AVAILABLE DATA Block Start

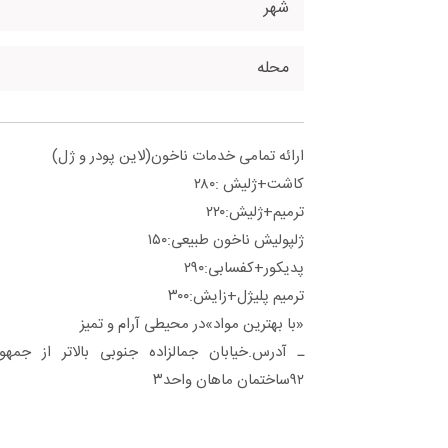
شهر
محله
ارائه تمامی خدمات ناخون(لاین پودر و ژل)
کاشت+ژلیش :۲۸۰
ترمیم+ژلیش:۲۲۰
ژلپولیش ناخون طبیعی:۱۵۰
پدیکور+کفسابی:۲۹۰
ترمیم پلیژل+زایش:۳۰۰
«با بهترین مواد»در محیطی آرام و تمیز
ـ آدرس.خیابان جمالزاده جنوبی بالاتر از جم
۹۲ساختمان ماهان واحد۳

AVAILABLE DATA Block End

→ **TASK TO COMPLETE**
The answer should be nothing more than the lines from the one with "ژلپولیش ناخون طبیعی:۱۵۰" through the end of the entries, restated word for word.

→ **SOLUTION TO THIS EXERCISE**
ژلپولیش ناخون طبیعی:۱۵۰
پدیکور+کفسابی:۲۹۰
ترمیم پلیژل+زایش:۳۰۰
«با بهترین مواد»در محیطی آرام و تمیز
ـ آدرس.خیابان جمالزاده جنوبی بالاتر از جم
۹۲ساختمان ماهان واحد۳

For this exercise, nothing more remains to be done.